The other night a young woman sharing a table with me burped loudly. She didn’t say excuse me or look around as if someone might have heard. A while later, she burped again. Again without any comment. A few more times she burped and not once did it look as if “excuse me” even crossed her mind.
I found myself annoyed. You should say “excuse me,” I thought. Did she not know any better or did she consciously make a point not to act ladylike? She had a buzz cut and cap. She wore a sweatshirt.
How would I have reacted if she had been a he? I would’ve thought him rude, but I also would’ve found him typical. Ugh. Guys. But for some reason, I expect a girl to know better.
This strikes me as sexist. Low expectations of men and high expectations of women. And I suspect I am old-fashioned. Men should take their hats off inside, no one should slouch, and flip-flops are not for work. And if you burp, say excuse me.
But I wonder what my notions about the way things should be say about my writing. How do biases, pre-conceived ideas, prejudices, and attitudes about girls who burp in public shape your writing? How do you write believable, worthwhile characters if you’re stuck on the way you want people to be?
Or, in a different direction–watching this aspiring writer across from me burp and not say anything made me wonder how polite a write ought to be. Must a woman writer always act like a lady? Is it even ladylike to write?
I say “excuse me” when I burp, but I’m not sure I’m a lady…
4 thoughts on “Mind Your Manners”
Well, you’re not alone in this kind of thinking. You can turn it to advantage, in making a hero or heroine of someone who’s rude or unpleasant (or for that matter, making a villain ultra-proper and fastidious).
As for how polite a writer should or shouldn’t be, I’m afraid I sort of laughed (rude of me!). I kept thinking about your observing these rude folks and then coming back here to tell us about them. Actually, I’m laughing again right now at the irony. 🙂
(And don’t freak out — it’s not just you; pretty much any of us who blog about everyday life is going to cross that line.)
I don’t find burping or belching per se rude (burp/belch contests with one’s pre-teen nephews and nieces can be hilarious fun). But I get VERY peeved with people so oblivious to others’ comfort, and so self-unaware, that they just croak away (so to speak) in public. Ditto teeth-picking and so on. I’m convinced that’s why the best barstools come with swivel seats.
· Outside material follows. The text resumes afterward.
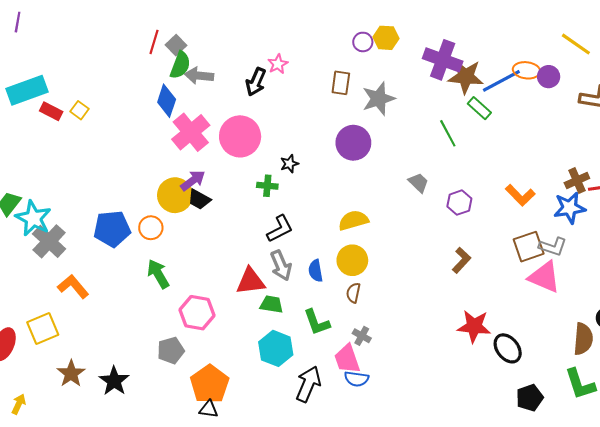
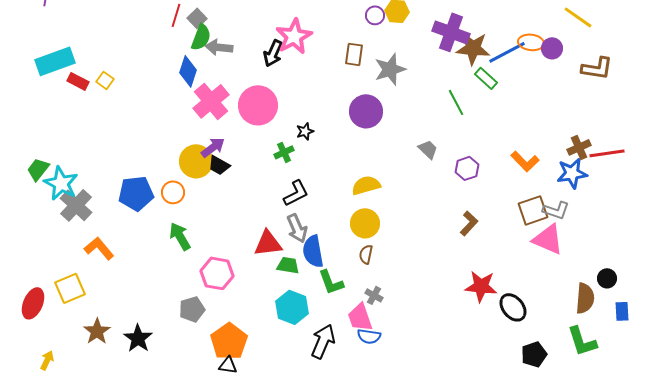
pink star: (278, 64) -> (294, 36), size x1.8
green cross: (267, 186) -> (284, 152), turned -30
blue semicircle: (316, 271) -> (313, 251), moved, size x1.5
Yeah, it is rude to talk about people. I felt rude even being bothered by the young woman at all, and that I was proving how prim, proper, and uptight my grandmother helped raise me to be. (I’ve been accused of that often enough!) And while I think, like my grandmother, that things like burping are normal, I can’t shake the feeling that one is supposed to be polite about it. And such things were never exactly funny in my grandmother’s house. And I still can’t find it really funny, though I know that kids do and I try to have a sense of humor about it because that is the normal and okay thing to do.
Mostly I wondered why it bothered me enough to even think about it.
I don’t think your expectations of the girl were too high, but I do think maybe they were too low for a boy. Why would you not expect a young man to have manners? My kids – both of them – even say “excuse me” in their sleep if they … well, you know. 😉 It’s okay to have reasonable expectations of men and women. Why would you think that’s old fashioned? Your mom was right about that one, manners are what get you through, they are “social lubricant.” And people will respect YOU more when you have them. 🙂
Everyone fits probably at least one stereotype – that’s why there ARE stereotypes. If I were inventing characters, I’d give them one, and then contrast it with something opposite to that. Like, a woman who forgets to say excuse me when she belches, but obsesses about having to use cloth napkins instead of paper ones.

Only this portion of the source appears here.